Computer Problems Interfere With New York Student Testing
BUFFALO, N.Y. (AP) — An unknown number of students taking the statewide English assessment by computer encountered delays when a security feature in the system "inadvertently activated" and prevented them from logging in, New York education officials said on Thursday.
The problem on Wednesday originated with test vendor Questar Assessment Inc., which eventually fixed the issue, Education Department spokeswoman Emily DeSantis said.
Testing continued on Thursday without any additional interruptions.
"We are requiring that Questar perform a root-cause analysis and develop a corrective action plan to ensure a similar issue does not occur again," DeSantis said.
The department said it does not know how many students were affected because the testing system does not capture log-in attempts. About 50,000 students completed tests on Thursday.

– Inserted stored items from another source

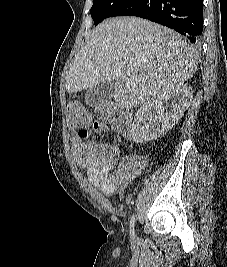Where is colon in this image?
<instances>
[{
    "instance_id": "5ec220e1",
    "label": "colon",
    "mask_w": 227,
    "mask_h": 267,
    "mask_svg": "<svg viewBox=\"0 0 227 267\" xmlns=\"http://www.w3.org/2000/svg\"><path fill=\"white\" fill-rule=\"evenodd\" d=\"M117 106L114 103L106 104L97 109L98 115L108 123L115 120ZM67 117L70 126L83 127L90 122L89 111L79 102H70L67 106Z\"/></svg>"
}]
</instances>
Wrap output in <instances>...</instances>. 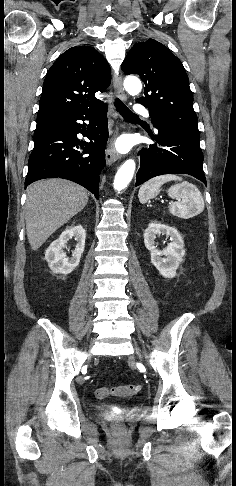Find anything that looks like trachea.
I'll return each instance as SVG.
<instances>
[{
    "label": "trachea",
    "instance_id": "trachea-1",
    "mask_svg": "<svg viewBox=\"0 0 236 486\" xmlns=\"http://www.w3.org/2000/svg\"><path fill=\"white\" fill-rule=\"evenodd\" d=\"M114 105L116 107V110L126 119V120H137L139 117L134 114L132 111H130L124 103L119 100L115 99Z\"/></svg>",
    "mask_w": 236,
    "mask_h": 486
}]
</instances>
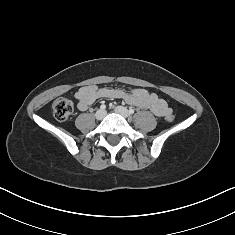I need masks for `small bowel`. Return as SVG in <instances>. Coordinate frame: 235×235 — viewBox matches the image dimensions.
Here are the masks:
<instances>
[{"instance_id": "small-bowel-1", "label": "small bowel", "mask_w": 235, "mask_h": 235, "mask_svg": "<svg viewBox=\"0 0 235 235\" xmlns=\"http://www.w3.org/2000/svg\"><path fill=\"white\" fill-rule=\"evenodd\" d=\"M75 98L77 100V108L80 111L87 110L99 99L117 98L123 99L140 108L148 109L159 117L167 116L172 113V109L164 99L142 88H136L131 92H126L117 88H99L93 85L83 86L75 93Z\"/></svg>"}]
</instances>
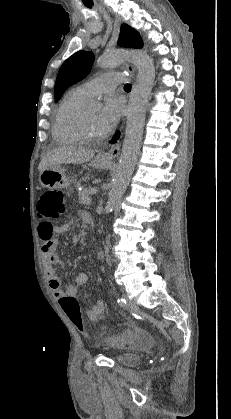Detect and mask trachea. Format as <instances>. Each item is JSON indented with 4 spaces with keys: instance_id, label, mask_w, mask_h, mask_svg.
Instances as JSON below:
<instances>
[{
    "instance_id": "obj_1",
    "label": "trachea",
    "mask_w": 231,
    "mask_h": 419,
    "mask_svg": "<svg viewBox=\"0 0 231 419\" xmlns=\"http://www.w3.org/2000/svg\"><path fill=\"white\" fill-rule=\"evenodd\" d=\"M125 90H131V85L130 84H126L125 85Z\"/></svg>"
}]
</instances>
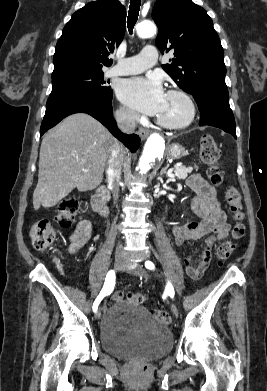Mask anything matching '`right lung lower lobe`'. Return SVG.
Masks as SVG:
<instances>
[{
	"instance_id": "obj_1",
	"label": "right lung lower lobe",
	"mask_w": 267,
	"mask_h": 391,
	"mask_svg": "<svg viewBox=\"0 0 267 391\" xmlns=\"http://www.w3.org/2000/svg\"><path fill=\"white\" fill-rule=\"evenodd\" d=\"M111 102L112 97L106 98L76 92L49 97L40 128V136L70 114L88 113L100 121L116 138L134 152L140 145V138L136 134L126 135L118 130L113 119Z\"/></svg>"
}]
</instances>
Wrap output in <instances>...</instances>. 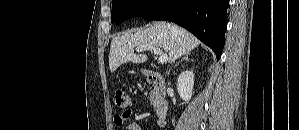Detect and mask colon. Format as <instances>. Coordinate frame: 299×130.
Wrapping results in <instances>:
<instances>
[{"label": "colon", "mask_w": 299, "mask_h": 130, "mask_svg": "<svg viewBox=\"0 0 299 130\" xmlns=\"http://www.w3.org/2000/svg\"><path fill=\"white\" fill-rule=\"evenodd\" d=\"M115 103L117 107L121 109H126L130 105V97L128 93L124 90H117L115 92Z\"/></svg>", "instance_id": "colon-1"}]
</instances>
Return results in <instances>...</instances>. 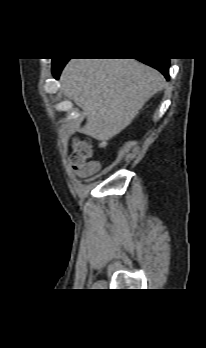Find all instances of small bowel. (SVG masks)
<instances>
[{
    "mask_svg": "<svg viewBox=\"0 0 206 348\" xmlns=\"http://www.w3.org/2000/svg\"><path fill=\"white\" fill-rule=\"evenodd\" d=\"M100 169L101 165L98 162H89L79 166H74L73 172L81 178H87L97 174Z\"/></svg>",
    "mask_w": 206,
    "mask_h": 348,
    "instance_id": "1",
    "label": "small bowel"
}]
</instances>
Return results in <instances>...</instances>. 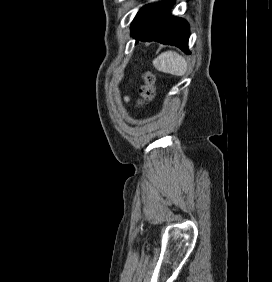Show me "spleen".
<instances>
[{"label": "spleen", "instance_id": "1", "mask_svg": "<svg viewBox=\"0 0 272 282\" xmlns=\"http://www.w3.org/2000/svg\"><path fill=\"white\" fill-rule=\"evenodd\" d=\"M154 67L163 73L183 76L187 71V62L178 53L167 51L153 60Z\"/></svg>", "mask_w": 272, "mask_h": 282}]
</instances>
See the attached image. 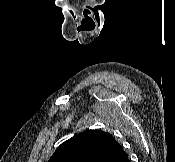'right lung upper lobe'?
<instances>
[{"instance_id": "1", "label": "right lung upper lobe", "mask_w": 175, "mask_h": 162, "mask_svg": "<svg viewBox=\"0 0 175 162\" xmlns=\"http://www.w3.org/2000/svg\"><path fill=\"white\" fill-rule=\"evenodd\" d=\"M125 156L111 134L86 130L63 142L48 162H119Z\"/></svg>"}]
</instances>
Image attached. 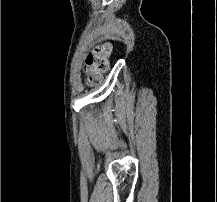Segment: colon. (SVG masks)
<instances>
[{
  "instance_id": "obj_1",
  "label": "colon",
  "mask_w": 217,
  "mask_h": 202,
  "mask_svg": "<svg viewBox=\"0 0 217 202\" xmlns=\"http://www.w3.org/2000/svg\"><path fill=\"white\" fill-rule=\"evenodd\" d=\"M95 46L86 56L83 67L87 81L91 84L100 83L109 70V57L113 50L111 42L100 45V41H95Z\"/></svg>"
}]
</instances>
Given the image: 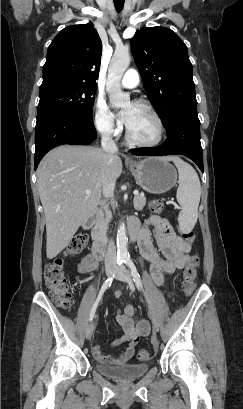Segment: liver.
<instances>
[{
  "label": "liver",
  "mask_w": 243,
  "mask_h": 409,
  "mask_svg": "<svg viewBox=\"0 0 243 409\" xmlns=\"http://www.w3.org/2000/svg\"><path fill=\"white\" fill-rule=\"evenodd\" d=\"M122 161L92 146L61 145L37 169V188L46 221V255L56 257L100 204L106 184L122 173ZM86 190L91 194L87 195Z\"/></svg>",
  "instance_id": "obj_1"
}]
</instances>
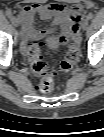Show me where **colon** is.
<instances>
[{"label":"colon","instance_id":"colon-1","mask_svg":"<svg viewBox=\"0 0 104 137\" xmlns=\"http://www.w3.org/2000/svg\"><path fill=\"white\" fill-rule=\"evenodd\" d=\"M60 42L67 46V52L60 63V70L68 72L74 68L79 59V46L75 40L69 41L66 37H60ZM26 55L30 68L41 77L39 90L43 93H49L53 90L56 73L49 69L44 62L38 43H32L27 46Z\"/></svg>","mask_w":104,"mask_h":137}]
</instances>
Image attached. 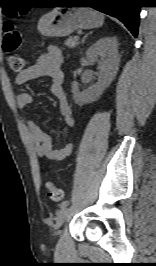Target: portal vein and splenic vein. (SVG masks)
I'll return each mask as SVG.
<instances>
[{
  "label": "portal vein and splenic vein",
  "mask_w": 156,
  "mask_h": 266,
  "mask_svg": "<svg viewBox=\"0 0 156 266\" xmlns=\"http://www.w3.org/2000/svg\"><path fill=\"white\" fill-rule=\"evenodd\" d=\"M76 39H79V37H78V36H76Z\"/></svg>",
  "instance_id": "1"
}]
</instances>
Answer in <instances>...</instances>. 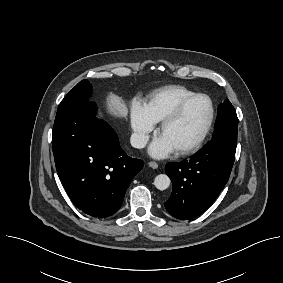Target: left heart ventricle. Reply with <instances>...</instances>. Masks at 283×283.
<instances>
[{
	"label": "left heart ventricle",
	"instance_id": "b2bd125f",
	"mask_svg": "<svg viewBox=\"0 0 283 283\" xmlns=\"http://www.w3.org/2000/svg\"><path fill=\"white\" fill-rule=\"evenodd\" d=\"M210 102L198 98L191 102L177 121L164 130L160 137L167 141L174 150L194 143L202 134L210 117Z\"/></svg>",
	"mask_w": 283,
	"mask_h": 283
}]
</instances>
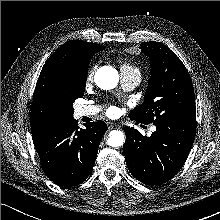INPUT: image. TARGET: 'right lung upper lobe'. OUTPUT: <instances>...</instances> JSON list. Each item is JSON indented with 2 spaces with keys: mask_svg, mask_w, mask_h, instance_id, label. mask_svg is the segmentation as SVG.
Listing matches in <instances>:
<instances>
[{
  "mask_svg": "<svg viewBox=\"0 0 220 220\" xmlns=\"http://www.w3.org/2000/svg\"><path fill=\"white\" fill-rule=\"evenodd\" d=\"M103 46L71 40L57 49L45 63L34 92L31 109L32 133L59 120L67 119L58 96V80L69 64L91 59Z\"/></svg>",
  "mask_w": 220,
  "mask_h": 220,
  "instance_id": "obj_1",
  "label": "right lung upper lobe"
}]
</instances>
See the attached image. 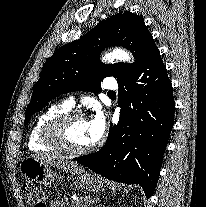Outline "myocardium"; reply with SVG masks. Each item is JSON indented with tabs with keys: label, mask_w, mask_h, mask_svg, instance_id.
<instances>
[{
	"label": "myocardium",
	"mask_w": 206,
	"mask_h": 207,
	"mask_svg": "<svg viewBox=\"0 0 206 207\" xmlns=\"http://www.w3.org/2000/svg\"><path fill=\"white\" fill-rule=\"evenodd\" d=\"M75 120L87 121V118L85 114L71 110L60 113L51 118L42 128L43 142L54 150L69 157H80L92 152L94 149L93 144L83 149L74 150L64 143L61 130L65 125Z\"/></svg>",
	"instance_id": "obj_1"
}]
</instances>
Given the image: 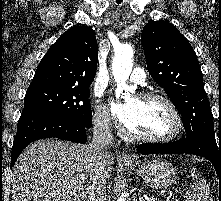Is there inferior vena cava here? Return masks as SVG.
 I'll list each match as a JSON object with an SVG mask.
<instances>
[{"label": "inferior vena cava", "instance_id": "1", "mask_svg": "<svg viewBox=\"0 0 221 201\" xmlns=\"http://www.w3.org/2000/svg\"><path fill=\"white\" fill-rule=\"evenodd\" d=\"M113 144L114 138L110 130L109 118L102 116L94 122L93 139L89 145L93 171L88 201L106 200V167L110 158L108 149Z\"/></svg>", "mask_w": 221, "mask_h": 201}]
</instances>
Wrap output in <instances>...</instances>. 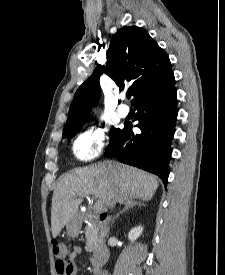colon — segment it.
I'll return each instance as SVG.
<instances>
[{
	"label": "colon",
	"mask_w": 225,
	"mask_h": 275,
	"mask_svg": "<svg viewBox=\"0 0 225 275\" xmlns=\"http://www.w3.org/2000/svg\"><path fill=\"white\" fill-rule=\"evenodd\" d=\"M101 218L106 220L108 219L107 214H102ZM53 253L57 258L56 261V273L57 275H67L71 271L66 257L68 255V248L66 244L59 240H54L52 243Z\"/></svg>",
	"instance_id": "obj_1"
}]
</instances>
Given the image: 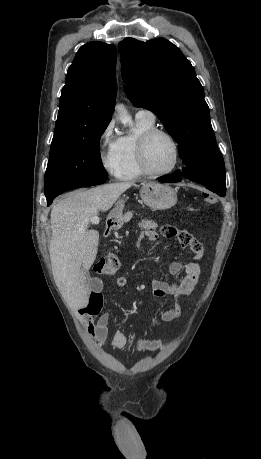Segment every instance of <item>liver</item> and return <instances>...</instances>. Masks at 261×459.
Masks as SVG:
<instances>
[{
  "label": "liver",
  "instance_id": "liver-1",
  "mask_svg": "<svg viewBox=\"0 0 261 459\" xmlns=\"http://www.w3.org/2000/svg\"><path fill=\"white\" fill-rule=\"evenodd\" d=\"M131 186L130 182H117L77 190L52 208L49 253L53 275L64 300L75 313L88 303L86 273L98 251L99 233L88 230L89 220L109 210ZM130 217L128 213L124 219Z\"/></svg>",
  "mask_w": 261,
  "mask_h": 459
}]
</instances>
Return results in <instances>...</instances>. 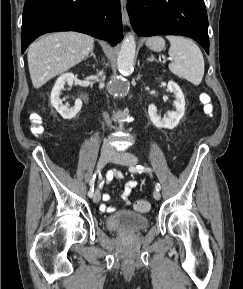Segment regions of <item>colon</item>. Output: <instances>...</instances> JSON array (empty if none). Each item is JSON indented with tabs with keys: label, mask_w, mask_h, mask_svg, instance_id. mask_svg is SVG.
<instances>
[{
	"label": "colon",
	"mask_w": 243,
	"mask_h": 289,
	"mask_svg": "<svg viewBox=\"0 0 243 289\" xmlns=\"http://www.w3.org/2000/svg\"><path fill=\"white\" fill-rule=\"evenodd\" d=\"M201 99L205 105L206 113H208V114L212 113L214 108H213V105L211 103L210 96L208 94H203ZM30 131L33 135H36V136H40L44 132V127L42 124V118L37 113H32L30 115ZM134 209L140 213L148 212L150 209V203L146 200H137L134 203Z\"/></svg>",
	"instance_id": "colon-1"
}]
</instances>
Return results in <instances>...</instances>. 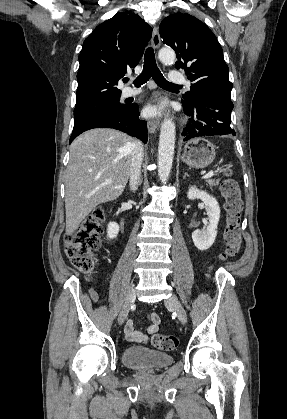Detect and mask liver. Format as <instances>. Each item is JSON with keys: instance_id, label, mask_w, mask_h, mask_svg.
Returning a JSON list of instances; mask_svg holds the SVG:
<instances>
[{"instance_id": "1", "label": "liver", "mask_w": 287, "mask_h": 419, "mask_svg": "<svg viewBox=\"0 0 287 419\" xmlns=\"http://www.w3.org/2000/svg\"><path fill=\"white\" fill-rule=\"evenodd\" d=\"M133 144L130 136L109 128L89 130L72 142L65 177L67 235H72L96 206L122 194L130 174Z\"/></svg>"}]
</instances>
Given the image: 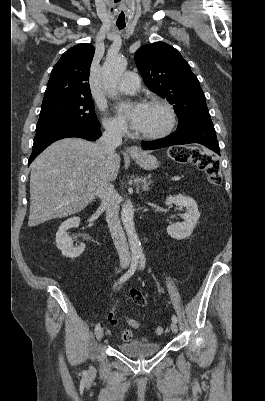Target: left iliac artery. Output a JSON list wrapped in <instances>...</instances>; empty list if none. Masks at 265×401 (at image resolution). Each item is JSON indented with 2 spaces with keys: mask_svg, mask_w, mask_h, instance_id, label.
I'll list each match as a JSON object with an SVG mask.
<instances>
[{
  "mask_svg": "<svg viewBox=\"0 0 265 401\" xmlns=\"http://www.w3.org/2000/svg\"><path fill=\"white\" fill-rule=\"evenodd\" d=\"M145 262H146L145 257L143 255H141L140 256V269H144ZM172 321L175 323L177 322V317L175 315L172 316Z\"/></svg>",
  "mask_w": 265,
  "mask_h": 401,
  "instance_id": "left-iliac-artery-1",
  "label": "left iliac artery"
}]
</instances>
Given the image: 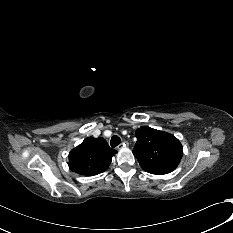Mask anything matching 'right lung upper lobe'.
Instances as JSON below:
<instances>
[{
    "label": "right lung upper lobe",
    "instance_id": "1",
    "mask_svg": "<svg viewBox=\"0 0 233 233\" xmlns=\"http://www.w3.org/2000/svg\"><path fill=\"white\" fill-rule=\"evenodd\" d=\"M116 153L104 138L88 137L69 153V168L80 175H97L109 167Z\"/></svg>",
    "mask_w": 233,
    "mask_h": 233
}]
</instances>
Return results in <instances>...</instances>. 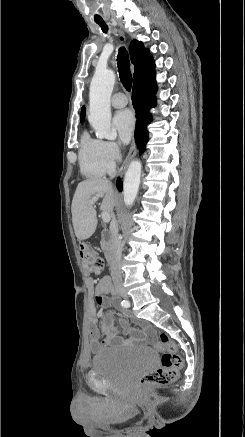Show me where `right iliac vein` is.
<instances>
[{"mask_svg": "<svg viewBox=\"0 0 245 437\" xmlns=\"http://www.w3.org/2000/svg\"><path fill=\"white\" fill-rule=\"evenodd\" d=\"M122 297L127 298V292L123 289L119 290L118 292Z\"/></svg>", "mask_w": 245, "mask_h": 437, "instance_id": "63e3f726", "label": "right iliac vein"}]
</instances>
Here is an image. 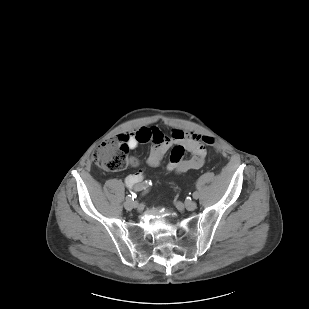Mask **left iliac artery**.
<instances>
[{
	"label": "left iliac artery",
	"instance_id": "1",
	"mask_svg": "<svg viewBox=\"0 0 309 309\" xmlns=\"http://www.w3.org/2000/svg\"><path fill=\"white\" fill-rule=\"evenodd\" d=\"M192 196H193L194 199H198L199 194L197 192H194Z\"/></svg>",
	"mask_w": 309,
	"mask_h": 309
}]
</instances>
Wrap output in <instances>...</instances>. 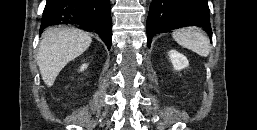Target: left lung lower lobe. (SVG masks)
I'll use <instances>...</instances> for the list:
<instances>
[{
  "instance_id": "obj_1",
  "label": "left lung lower lobe",
  "mask_w": 257,
  "mask_h": 130,
  "mask_svg": "<svg viewBox=\"0 0 257 130\" xmlns=\"http://www.w3.org/2000/svg\"><path fill=\"white\" fill-rule=\"evenodd\" d=\"M185 26H201L212 37L207 0H152L147 18L148 47L153 35Z\"/></svg>"
}]
</instances>
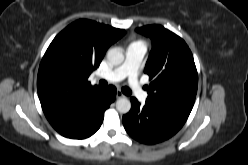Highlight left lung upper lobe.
Wrapping results in <instances>:
<instances>
[{"mask_svg":"<svg viewBox=\"0 0 248 165\" xmlns=\"http://www.w3.org/2000/svg\"><path fill=\"white\" fill-rule=\"evenodd\" d=\"M136 31L153 41L144 70L152 80L147 101L189 115L198 85V74L189 47L182 38L161 25L144 26Z\"/></svg>","mask_w":248,"mask_h":165,"instance_id":"left-lung-upper-lobe-1","label":"left lung upper lobe"}]
</instances>
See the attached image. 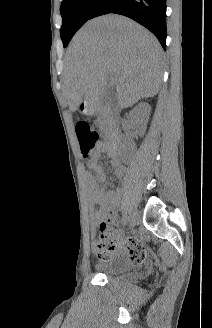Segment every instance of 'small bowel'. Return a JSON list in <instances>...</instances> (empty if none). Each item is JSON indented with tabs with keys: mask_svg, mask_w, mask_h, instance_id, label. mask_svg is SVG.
<instances>
[{
	"mask_svg": "<svg viewBox=\"0 0 212 328\" xmlns=\"http://www.w3.org/2000/svg\"><path fill=\"white\" fill-rule=\"evenodd\" d=\"M104 152L105 143L100 142L96 147L92 159L88 163V166L95 172V176L87 174L85 179L88 200L91 204L98 205L97 210L92 214V222L95 226H100L106 222L115 223L121 202L118 191L106 190L105 188L106 174L97 162L99 156ZM112 166L115 169L116 177L122 178L125 174V167L118 160H113ZM142 251L144 250L139 239L134 237L124 239L120 237L111 256L125 259L127 257L130 261L136 262L137 257Z\"/></svg>",
	"mask_w": 212,
	"mask_h": 328,
	"instance_id": "small-bowel-1",
	"label": "small bowel"
}]
</instances>
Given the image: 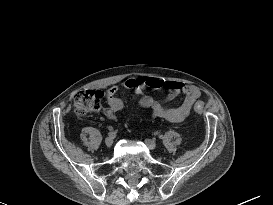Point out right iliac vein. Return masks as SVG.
Here are the masks:
<instances>
[{
  "label": "right iliac vein",
  "instance_id": "obj_1",
  "mask_svg": "<svg viewBox=\"0 0 273 205\" xmlns=\"http://www.w3.org/2000/svg\"><path fill=\"white\" fill-rule=\"evenodd\" d=\"M113 141H114V138H113V137H111V136L107 137V138L105 139V144H106V146H107V147H111L112 144H113Z\"/></svg>",
  "mask_w": 273,
  "mask_h": 205
}]
</instances>
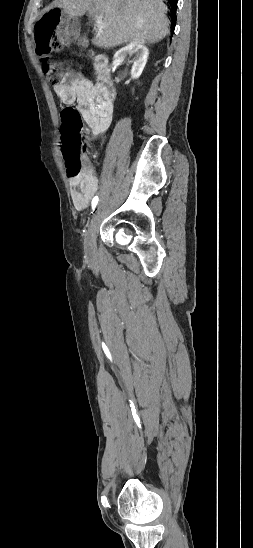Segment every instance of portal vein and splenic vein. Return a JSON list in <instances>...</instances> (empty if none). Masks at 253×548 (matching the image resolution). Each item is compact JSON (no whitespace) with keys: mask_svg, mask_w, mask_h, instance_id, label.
Segmentation results:
<instances>
[{"mask_svg":"<svg viewBox=\"0 0 253 548\" xmlns=\"http://www.w3.org/2000/svg\"><path fill=\"white\" fill-rule=\"evenodd\" d=\"M95 27L97 28V32H101L102 28L104 27L102 16H96L95 17Z\"/></svg>","mask_w":253,"mask_h":548,"instance_id":"portal-vein-and-splenic-vein-1","label":"portal vein and splenic vein"}]
</instances>
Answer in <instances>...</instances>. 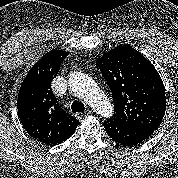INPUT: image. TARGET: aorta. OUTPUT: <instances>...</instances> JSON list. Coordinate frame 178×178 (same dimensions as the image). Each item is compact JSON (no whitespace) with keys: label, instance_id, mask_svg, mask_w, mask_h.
<instances>
[{"label":"aorta","instance_id":"1","mask_svg":"<svg viewBox=\"0 0 178 178\" xmlns=\"http://www.w3.org/2000/svg\"><path fill=\"white\" fill-rule=\"evenodd\" d=\"M69 87L78 97L84 99L102 117L113 114V106L107 96L86 73L74 72L69 77Z\"/></svg>","mask_w":178,"mask_h":178}]
</instances>
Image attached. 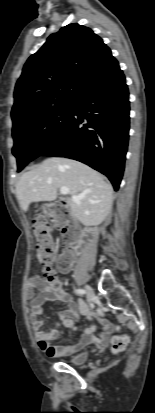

Minnesota-based Questar did not respond to a request for comment. The company was hired by the state in 2015 under a five-year, $44 million contract to develop and administer English language arts and math assessments given annually to students in grades three through eight.
The state began transitioning from paper- to computer-based testing in 2016 and is expected to test all students by computer in 2020. About 260 of the state's more than 700 districts used computer-based testing this week. Nearly 1 million New York students are eligible for the annual English language arts assessment, as well as math testing scheduled for next month.
The state's teachers union said Wednesday's problems raised questions about the plans to use computers for the tests, which have been the subject of protests in recent years. Intended to measure student and school progress, critics see the assessments as unfair and unnecessary demands on classroom time.
New York State United Teachers said the union was flooded on Wednesday with reports of system crashes and log-in failures from teachers in Victor, Saranac Lake and elsewhere.
"If (the state Education Department) wants to restore the trust and confidence of parents in its testing system, this isn't the way to do it," NYSUT Executive Vice President Jolene DiBrango said.
On Wednesday night, the state Education Department posted instructions on its website for recovering test responses that appeared to be lost when students were "booted out" of the testing system.
It was the second time this year that state officials found themselves answering questions about Questar. In January, a data breach exposed personal information of about 52 students in five New York schools, leading to an investigation by New York Attorney General Eric Schneiderman's office. The investigation is ongoing.